YOUR OBJECTIVE –
The output should be every line below, retyped exactly, with no images.

►

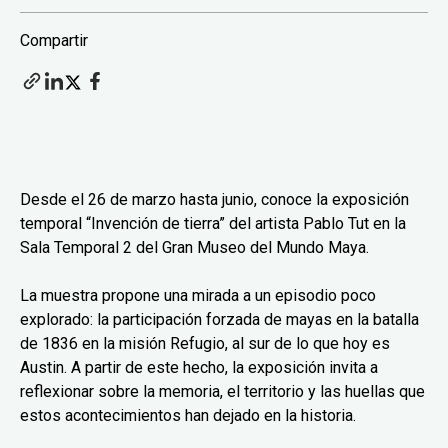
Compartir
Desde el 26 de marzo hasta junio, conoce la exposición
temporal “Invención de tierra” del artista Pablo Tut en la
Sala Temporal 2 del Gran Museo del Mundo Maya.
La muestra propone una mirada a un episodio poco
explorado: la participación forzada de mayas en la batalla
de 1836 en la misión Refugio, al sur de lo que hoy es
Austin. A partir de este hecho, la exposición invita a
reflexionar sobre la memoria, el territorio y las huellas que
estos acontecimientos han dejado en la historia.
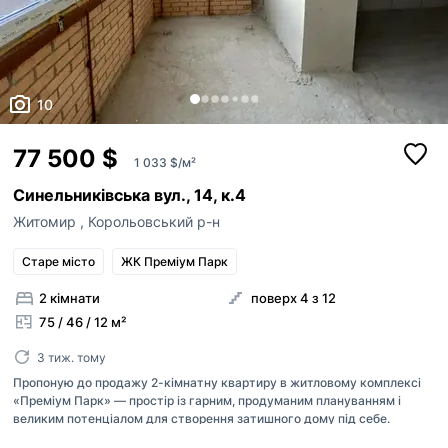
10
77 500 $
1 033 $/м²
Синельниківська вул., 14, к.4
Житомир
,
Корольовський р-н
Старе місто
ЖК Преміум Парк
2 кімнати
поверх 4 з 12
75 / 46 / 12 м²
3 тиж. тому
Пропоную до продажу 2-кімнатну квартиру в житловому комплексі
«Преміум Парк» — простір із гарним, продуманим плануванням і
великим потенціалом для створення затишного дому під себе.
Квартира двостороння, з великими кімнатами правильної форми. Є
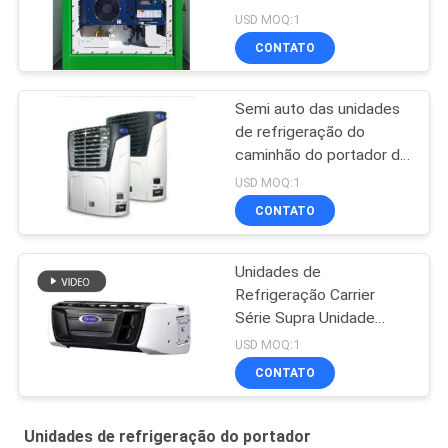
USD MOQ:1
CONTATO
Semi auto das unidades
de refrigeração do
caminhão do portador do
reboque - vetor posto
USD MOQ:1
1550
CONTATO
Unidades de
Refrigeração Carrier
Série Supra Unidade
Refrigerada com Alto
USD MOQ:1
Desempenho de
CONTATO
Refrigeração 12000
Watts e Design Robusto
Unidades de refrigeração do portador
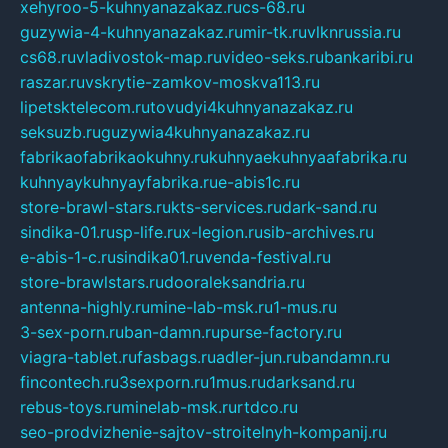
xehyroo-5-kuhnyanazakaz.ru
cs-68.ru
guzywia-4-kuhnyanazakaz.ru
mir-tk.ru
vlknrussia.ru
cs68.ru
vladivostok-map.ru
video-seks.ru
bankaribi.ru
raszar.ru
vskrytie-zamkov-moskva113.ru
lipetsktelecom.ru
tovudyi4kuhnyanazakaz.ru
seksuzb.ru
guzywia4kuhnyanazakaz.ru
fabrikaofabrikaokuhny.ru
kuhnyaekuhnyaafabrika.ru
kuhnyaykuhnyayfabrika.ru
e-abis1c.ru
store-brawl-stars.ru
kts-services.ru
dark-sand.ru
sindika-01.ru
sp-life.ru
x-legion.ru
sib-archives.ru
e-abis-1-c.ru
sindika01.ru
venda-festival.ru
store-brawlstars.ru
dooraleksandria.ru
antenna-highly.ru
mine-lab-msk.ru
1-mus.ru
3-sex-porn.ru
ban-damn.ru
purse-factory.ru
viagra-tablet.ru
fasbags.ru
adler-jun.ru
bandamn.ru
fincontech.ru
3sexporn.ru
1mus.ru
darksand.ru
rebus-toys.ru
minelab-msk.ru
rtdco.ru
seo-prodvizhenie-sajtov-stroitelnyh-kompanij.ru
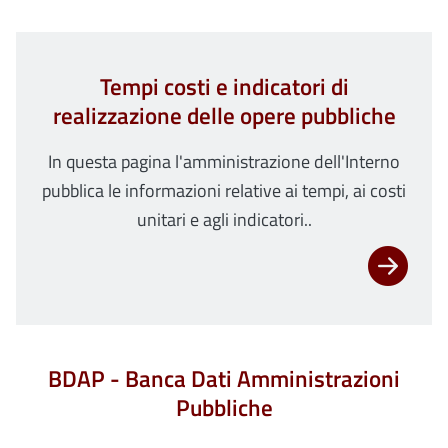
Tempi costi e indicatori di
realizzazione delle opere pubbliche
In questa pagina l'amministrazione dell'Interno
pubblica le informazioni relative ai tempi, ai costi
unitari e agli indicatori..
BDAP - Banca Dati Amministrazioni
Pubbliche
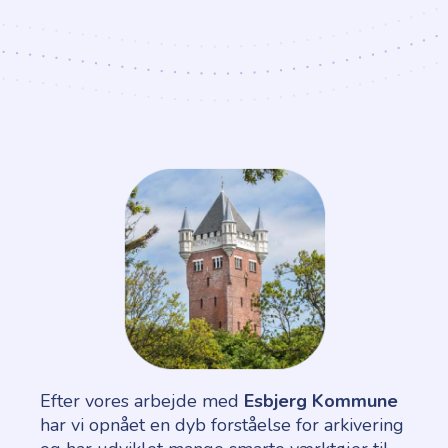
Efter vores arbejde med
Esbjerg Kommune
har vi opnået en dyb forståelse for arkivering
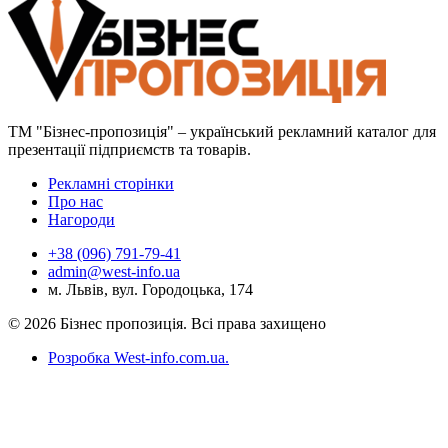
ТМ "Бізнес-пропозиція" – український рекламний каталог для
презентації підприємств та товарів.
Рекламні сторінки
Про нас
Нагороди
+38 (096) 791-79-41
admin@west-info.ua
м. Львів, вул. Городоцька, 174
© 2026 Бізнес пропозиція. Всі права захищено
Розробка West-info.com.ua
.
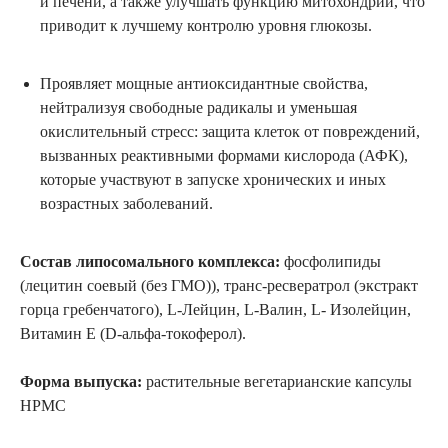
и печени, а также улучшать функцию митохондрий, что
приводит к лучшему контролю уровня глюкозы.
Проявляет мощные антиоксидантные свойства,
нейтрализуя свободные радикалы и уменьшая
окислительный стресс: защита клеток от повреждений,
вызванных реактивными формами кислорода (АФК),
которые участвуют в запуске хронических и иных
возрастных заболеваний.
Состав липосомального комплекса:
фосфолипиды
(лецитин соевый (без ГМО)), транс-ресвератрол (экстракт
горца гребенчатого), L-Лейцин, L-Валин, L- Изолейцин,
Витамин Е (D-альфа-токоферол).
Форма выпуска:
растительные вегетарианские капсулы
HPMC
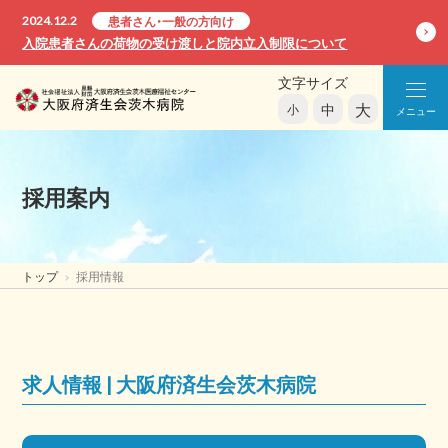
2024.12.2
患者さん・一般の方向け
入院患者さんの荷物の受け渡しと院内立入制限について
文字サイズ
大
中
小
メニュー
採用案内
トップ
採用情報
求人情報 | 大阪府済生会茨木病院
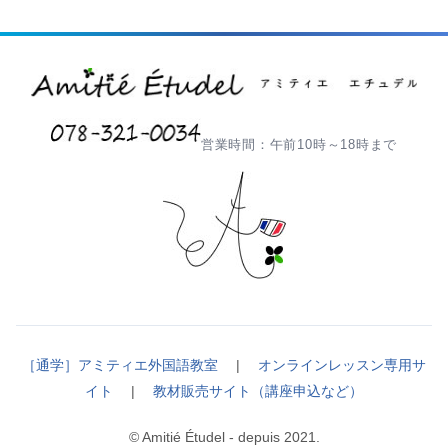
営業時間：午前10時～18時まで
［通学］アミティエ外国語教室
|
オンラインレッスン専用サ
イト
|
教材販売サイト（講座申込など）
© Amitié Étudel - depuis 2021.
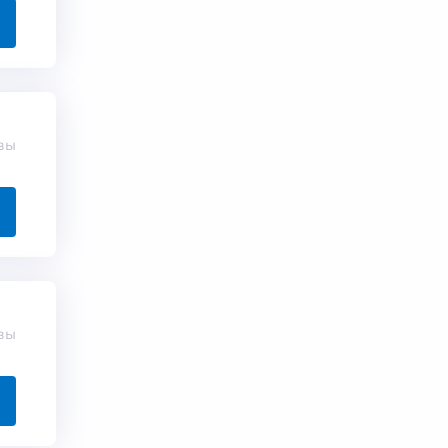
вы
вы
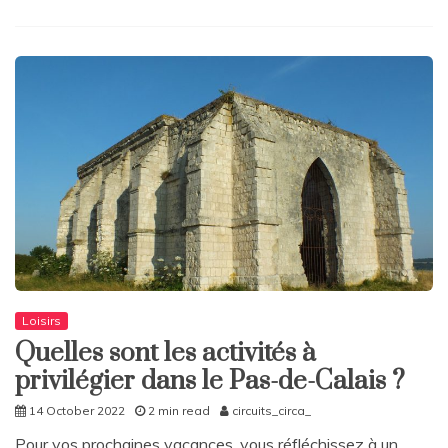
Loisirs
Quelles sont les activités à
privilégier dans le Pas-de-Calais ?
14 October 2022
2 min read
circuits_circa_
Pour vos prochaines vacances, vous réfléchissez à un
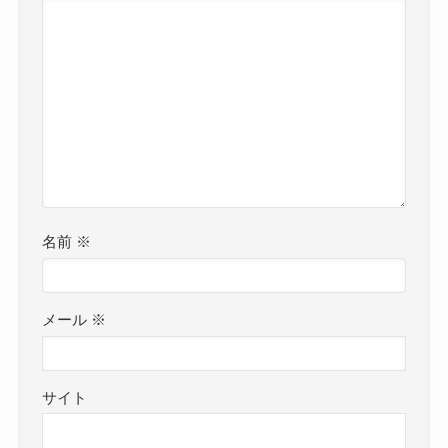
名前
※
メール
※
サイト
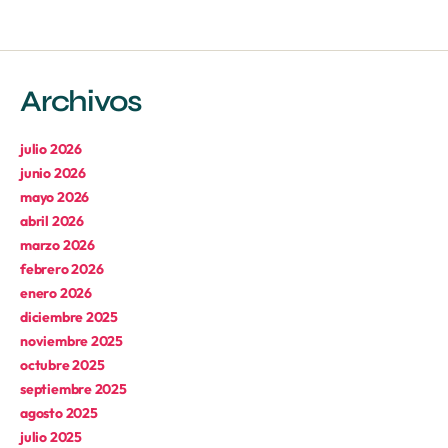
Archivos
julio 2026
junio 2026
mayo 2026
abril 2026
marzo 2026
febrero 2026
enero 2026
diciembre 2025
noviembre 2025
octubre 2025
septiembre 2025
agosto 2025
julio 2025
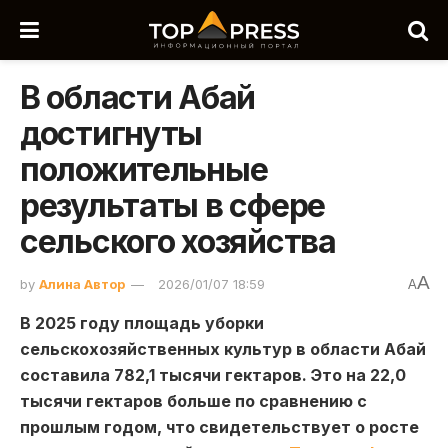
В области Абай
достигнуты
положительные
результаты в сфере
сельского хозяйства
A
by
Алина Автор
2026/01/07 18:59
A
В 2025 году площадь уборки
сельскохозяйственных культур в области Абай
составила 782,1 тысячи гектаров. Это на 22,0
тысячи гектаров больше по сравнению с
прошлым годом, что свидетельствует о росте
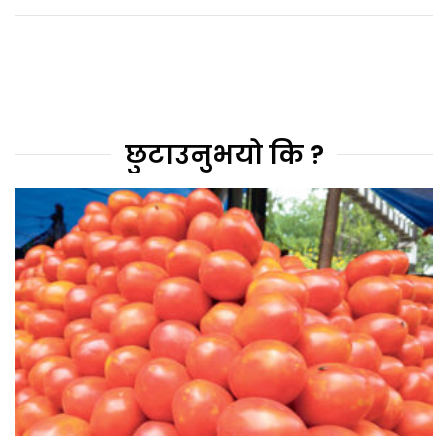
छुटाउनुभयो कि ?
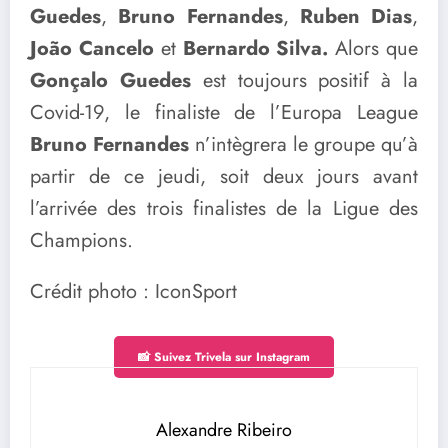
Guedes
,
Bruno Fernandes
,
Ruben Dias
,
João Cancelo
et
Bernardo Silva.
Alors que
Gonçalo Guedes
est toujours positif à la
Covid-19, le finaliste de l’Europa League
Bruno Fernandes
n’intègrera le groupe qu’à
partir de ce jeudi, soit deux jours avant
l’arrivée des trois finalistes de la Ligue des
Champions.
Crédit photo : IconSport
📸 Suivez Trivela sur Instagram
Alexandre Ribeiro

◄

RESPONSE TO THE EXERCISE –
Compartir
Desde el 26 de marzo hasta junio, conoce la exposición
temporal “Invención de tierra” del artista Pablo Tut en la
Sala Temporal 2 del Gran Museo del Mundo Maya.
La muestra propone una mirada a un episodio poco
explorado: la participación forzada de mayas en la batalla
de 1836 en la misión Refugio, al sur de lo que hoy es
Austin. A partir de este hecho, la exposición invita a
reflexionar sobre la memoria, el territorio y las huellas que
estos acontecimientos han dejado en la historia.
10
77 500 $
1 033 $/м²
Синельниківська вул., 14, к.4
Житомир
,
Корольовський р-н
Старе місто
ЖК Преміум Парк
2 кімнати
поверх 4 з 12
75 / 46 / 12 м²
3 тиж. тому
Пропоную до продажу 2-кімнатну квартиру в житловому комплексі
«Преміум Парк» — простір із гарним, продуманим плануванням і
великим потенціалом для створення затишного дому під себе.
Квартира двостороння, з великими кімнатами правильної форми. Є
USD MOQ:1
CONTATO
Semi auto das unidades
de refrigeração do
caminhão do portador do
reboque - vetor posto
USD MOQ:1
1550
CONTATO
Unidades de
Refrigeração Carrier
Série Supra Unidade
Refrigerada com Alto
USD MOQ:1
Desempenho de
CONTATO
Refrigeração 12000
Watts e Design Robusto
Unidades de refrigeração do portador
xehyroo-5-kuhnyanazakaz.ru
cs-68.ru
guzywia-4-kuhnyanazakaz.ru
mir-tk.ru
vlknrussia.ru
cs68.ru
vladivostok-map.ru
video-seks.ru
bankaribi.ru
raszar.ru
vskrytie-zamkov-moskva113.ru
lipetsktelecom.ru
tovudyi4kuhnyanazakaz.ru
seksuzb.ru
guzywia4kuhnyanazakaz.ru
fabrikaofabrikaokuhny.ru
kuhnyaekuhnyaafabrika.ru
kuhnyaykuhnyayfabrika.ru
e-abis1c.ru
store-brawl-stars.ru
kts-services.ru
dark-sand.ru
sindika-01.ru
sp-life.ru
x-legion.ru
sib-archives.ru
e-abis-1-c.ru
sindika01.ru
venda-festival.ru
store-brawlstars.ru
dooraleksandria.ru
antenna-highly.ru
mine-lab-msk.ru
1-mus.ru
3-sex-porn.ru
ban-damn.ru
purse-factory.ru
viagra-tablet.ru
fasbags.ru
adler-jun.ru
bandamn.ru
fincontech.ru
3sexporn.ru
1mus.ru
darksand.ru
rebus-toys.ru
minelab-msk.ru
rtdco.ru
seo-prodvizhenie-sajtov-stroitelnyh-kompanij.ru
Tempi costi e indicatori di
realizzazione delle opere pubbliche
In questa pagina l'amministrazione dell'Interno
pubblica le informazioni relative ai tempi, ai costi
unitari e agli indicatori..
BDAP - Banca Dati Amministrazioni
Pubbliche
Efter vores arbejde med
Esbjerg Kommune
har vi opnået en dyb forståelse for arkivering
ТМ "Бізнес-пропозиція" – український рекламний каталог для
презентації підприємств та товарів.
Рекламні сторінки
Про нас
Нагороди
+38 (096) 791-79-41
admin@west-info.ua
м. Львів, вул. Городоцька, 174
© 2026 Бізнес пропозиція. Всі права захищено
Розробка West-info.com.ua
.
и печени, а также улучшать функцию митохондрий, что
приводит к лучшему контролю уровня глюкозы.
Проявляет мощные антиоксидантные свойства,
нейтрализуя свободные радикалы и уменьшая
окислительный стресс: защита клеток от повреждений,
вызванных реактивными формами кислорода (АФК),
которые участвуют в запуске хронических и иных
возрастных заболеваний.
Состав липосомального комплекса:
фосфолипиды
(лецитин соевый (без ГМО)), транс-ресвератрол (экстракт
горца гребенчатого), L-Лейцин, L-Валин, L- Изолейцин,
Витамин Е (D-альфа-токоферол).
Форма выпуска:
растительные вегетарианские капсулы
HPMC
2024.12.2
患者さん・一般の方向け
入院患者さんの荷物の受け渡しと院内立入制限について
文字サイズ
大
中
小
メニュー
採用案内
トップ
採用情報
求人情報 | 大阪府済生会茨木病院
営業時間：午前10時～18時まで
［通学］アミティエ外国語教室
|
オンラインレッスン専用サ
イト
|
教材販売サイト（講座申込など）
© Amitié Étudel - depuis 2021.
вы
вы
Loisirs
Quelles sont les activités à
privilégier dans le Pas-de-Calais ?
14 October 2022
2 min read
circuits_circa_
Pour vos prochaines vacances, vous réfléchissez à un
名前
※
メール
※
サイト
Archivos
julio 2026
junio 2026
mayo 2026
abril 2026
marzo 2026
febrero 2026
enero 2026
diciembre 2025
noviembre 2025
octubre 2025
septiembre 2025
agosto 2025
julio 2025
В области Абай
достигнуты
положительные
результаты в сфере
сельского хозяйства
A
by
Алина Автор
2026/01/07 18:59
A
В 2025 году площадь уборки
сельскохозяйственных культур в области Абай
составила 782,1 тысячи гектаров. Это на 22,0
тысячи гектаров больше по сравнению с
прошлым годом, что свидетельствует о росте
छुटाउनुभयो कि ?
Guedes
,
Bruno Fernandes
,
Ruben Dias
,
João Cancelo
et
Bernardo Silva.
Alors que
Gonçalo Guedes
est toujours positif à la
Covid-19, le finaliste de l’Europa League
Bruno Fernandes
n’intègrera le groupe qu’à
partir de ce jeudi, soit deux jours avant
l’arrivée des trois finalistes de la Ligue des
Champions.
Crédit photo : IconSport
📸 Suivez Trivela sur Instagram
Alexandre Ribeiro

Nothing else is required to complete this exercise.